The above results are examples, E-band (60-90 GHz), F
Similarly, in the case of -band (90 to 140 GHz), the high frequency characteristics of the same structure as those of the first and second embodiments of the present invention were recognized as compared with the comparative example. The same applies to other millimeter-wave elements such as GaAs gun diodes as well as InP gun diodes.

Therefore, from the above results, the radial thickness of the insulator is 0.
By setting the thickness to 08 mm or more and 0.14 mm or less, excellent high-frequency characteristics can be obtained.

INDUSTRIAL APPLICABILITY As described above, in the semiconductor device according to the present invention, by setting the thickness (ab) / 2 of the cylindrical insulator to 0.08 mm or more and 0.14 mm or less, the end face of the insulator (top The area of the end surface and the lower end surface is reduced, the value of the parasitic capacitance C formed between the lid and the heat radiator of the package body is reduced, and the distance between the upper surface of the semiconductor element and the upper end surface of the insulator is reduced. , The parasitic inductance L is small, and excellent high-frequency characteristics can be obtained even in the millimeter wave band of 90 GHz or more. further,
In the semiconductor device according to the present invention, one main surface (lower surface) of the semiconductor element is fixed to the radiator, so that sufficient heat radiation can be obtained. Further, in the semiconductor device according to the present invention, since the lid is attached to the upper end surface of the insulator by alloying, high reliability can be obtained.

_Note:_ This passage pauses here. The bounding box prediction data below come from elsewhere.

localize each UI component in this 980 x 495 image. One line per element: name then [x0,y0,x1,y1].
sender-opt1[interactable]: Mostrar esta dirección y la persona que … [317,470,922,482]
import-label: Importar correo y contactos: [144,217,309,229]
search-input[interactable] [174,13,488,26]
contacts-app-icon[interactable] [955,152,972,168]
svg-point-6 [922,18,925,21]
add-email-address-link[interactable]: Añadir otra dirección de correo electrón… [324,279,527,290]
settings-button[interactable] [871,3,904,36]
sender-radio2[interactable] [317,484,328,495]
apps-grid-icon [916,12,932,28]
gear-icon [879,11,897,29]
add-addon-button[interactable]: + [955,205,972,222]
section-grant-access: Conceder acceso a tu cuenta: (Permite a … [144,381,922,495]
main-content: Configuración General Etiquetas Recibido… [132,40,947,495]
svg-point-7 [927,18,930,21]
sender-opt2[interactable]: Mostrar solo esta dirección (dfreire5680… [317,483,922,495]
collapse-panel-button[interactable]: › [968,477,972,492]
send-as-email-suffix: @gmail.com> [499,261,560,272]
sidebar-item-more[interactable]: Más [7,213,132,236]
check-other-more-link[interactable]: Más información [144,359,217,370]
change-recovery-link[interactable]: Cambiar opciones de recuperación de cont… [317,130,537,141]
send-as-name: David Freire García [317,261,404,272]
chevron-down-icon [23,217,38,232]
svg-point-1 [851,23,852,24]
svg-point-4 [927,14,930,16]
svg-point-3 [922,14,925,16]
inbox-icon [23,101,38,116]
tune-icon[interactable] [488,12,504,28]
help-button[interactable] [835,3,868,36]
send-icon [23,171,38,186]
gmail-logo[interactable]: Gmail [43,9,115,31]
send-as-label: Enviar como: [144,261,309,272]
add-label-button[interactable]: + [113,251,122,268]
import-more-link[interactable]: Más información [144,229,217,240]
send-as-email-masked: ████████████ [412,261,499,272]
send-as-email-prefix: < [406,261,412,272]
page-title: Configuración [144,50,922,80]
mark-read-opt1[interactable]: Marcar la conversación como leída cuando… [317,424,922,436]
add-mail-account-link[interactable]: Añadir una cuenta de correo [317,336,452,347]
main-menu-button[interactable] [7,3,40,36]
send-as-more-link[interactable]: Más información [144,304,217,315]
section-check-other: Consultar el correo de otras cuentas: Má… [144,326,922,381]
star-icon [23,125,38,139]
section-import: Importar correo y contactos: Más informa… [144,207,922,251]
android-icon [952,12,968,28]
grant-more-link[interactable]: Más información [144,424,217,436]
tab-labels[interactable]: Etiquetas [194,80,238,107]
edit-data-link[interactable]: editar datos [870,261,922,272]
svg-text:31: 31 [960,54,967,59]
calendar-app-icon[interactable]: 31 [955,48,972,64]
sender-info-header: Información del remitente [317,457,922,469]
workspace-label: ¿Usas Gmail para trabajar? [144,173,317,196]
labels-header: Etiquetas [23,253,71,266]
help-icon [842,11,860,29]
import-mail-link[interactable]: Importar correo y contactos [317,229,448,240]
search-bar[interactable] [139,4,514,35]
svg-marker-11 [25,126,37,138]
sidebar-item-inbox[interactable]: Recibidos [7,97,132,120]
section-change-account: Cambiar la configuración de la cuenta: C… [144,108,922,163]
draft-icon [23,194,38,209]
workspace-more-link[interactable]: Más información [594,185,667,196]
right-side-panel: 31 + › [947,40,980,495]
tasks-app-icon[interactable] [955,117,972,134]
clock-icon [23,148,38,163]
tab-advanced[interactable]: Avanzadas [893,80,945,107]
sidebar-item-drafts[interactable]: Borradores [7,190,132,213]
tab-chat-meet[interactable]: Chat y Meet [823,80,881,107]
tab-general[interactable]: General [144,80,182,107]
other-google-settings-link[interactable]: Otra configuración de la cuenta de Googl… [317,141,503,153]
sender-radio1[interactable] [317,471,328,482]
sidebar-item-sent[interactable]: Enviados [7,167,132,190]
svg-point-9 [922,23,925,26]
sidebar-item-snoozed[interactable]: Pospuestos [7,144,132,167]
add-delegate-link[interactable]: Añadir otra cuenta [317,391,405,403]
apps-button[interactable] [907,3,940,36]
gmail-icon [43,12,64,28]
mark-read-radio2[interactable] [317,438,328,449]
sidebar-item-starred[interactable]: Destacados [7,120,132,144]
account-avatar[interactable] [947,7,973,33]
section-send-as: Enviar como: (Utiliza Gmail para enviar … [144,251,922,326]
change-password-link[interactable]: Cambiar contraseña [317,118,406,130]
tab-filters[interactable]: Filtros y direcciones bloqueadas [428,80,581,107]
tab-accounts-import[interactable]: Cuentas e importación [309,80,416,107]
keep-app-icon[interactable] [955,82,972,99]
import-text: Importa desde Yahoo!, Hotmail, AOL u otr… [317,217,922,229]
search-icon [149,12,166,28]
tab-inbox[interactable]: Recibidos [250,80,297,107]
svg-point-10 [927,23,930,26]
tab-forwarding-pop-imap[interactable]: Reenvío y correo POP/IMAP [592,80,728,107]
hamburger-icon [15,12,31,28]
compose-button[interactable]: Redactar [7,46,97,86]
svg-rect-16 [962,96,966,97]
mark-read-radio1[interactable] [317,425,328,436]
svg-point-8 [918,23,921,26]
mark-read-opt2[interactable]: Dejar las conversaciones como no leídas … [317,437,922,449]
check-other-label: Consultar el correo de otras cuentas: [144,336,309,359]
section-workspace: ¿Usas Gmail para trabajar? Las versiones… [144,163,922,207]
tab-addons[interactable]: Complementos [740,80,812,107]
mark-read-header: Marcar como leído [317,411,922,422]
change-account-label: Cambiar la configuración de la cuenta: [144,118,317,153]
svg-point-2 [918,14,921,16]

Continuation of front page (56) References JP-A-55-75247 (JP, A) JP-A-50-44954 (JP, A) JP-A-49-137345 (JP, A) (58) Fields studied (Int .Cl. ⁶ , DB name) H01L 23 / 02,23 / 36,47 / 02

Claims (8)

(57) [Claims] 1. A heat radiator, a semiconductor element fixed to an upper part of the heat radiator, a hollow cylindrical insulator surrounding the semiconductor element and having a lower end surface in contact with the heat radiator, A metal foil for connecting the end face and the semiconductor element, and a lid which is in contact with a part of the metal foil and is formed on an upper portion of the insulator and seals a hollow portion of the insulator; A semiconductor device having a thickness measured in a radial direction of a body of 0.08 mm or more and 0.14 mm or less. 2. The semiconductor device according to claim 1, wherein said semiconductor element comprises at least a pedestal portion and a millimeter-wave device chip formed on an upper portion of said pedestal portion and having a lower surface in close contact with said pedestal portion. Semiconductor device. 3. The semiconductor device according to claim 2, wherein said millimeter wave element chip is made of a compound semiconductor. 4. The semiconductor device according to claim 2, wherein said millimeter wave element chip is a Gunn diode. 5. The semiconductor device according to claim 2, wherein said pedestal is a diamond heat sink. 6. The semiconductor device according to claim 1, wherein said lid is alloyed with a part of said metal foil and fixed to an upper end surface of said insulator. 7. The metal foil is a gold ribbon, and the lid is made of Au.
7. The semiconductor device according to claim 6, wherein the semiconductor device is alloyed with a Sn-based eutectic alloy and is fixed to an upper end surface of the insulator. 8. The method according to claim 1, wherein a distance between an upper surface of said semiconductor element and an upper end surface of said insulator is not less than 3 times and not more than 10 times a thickness of said metal foil. Semiconductor device.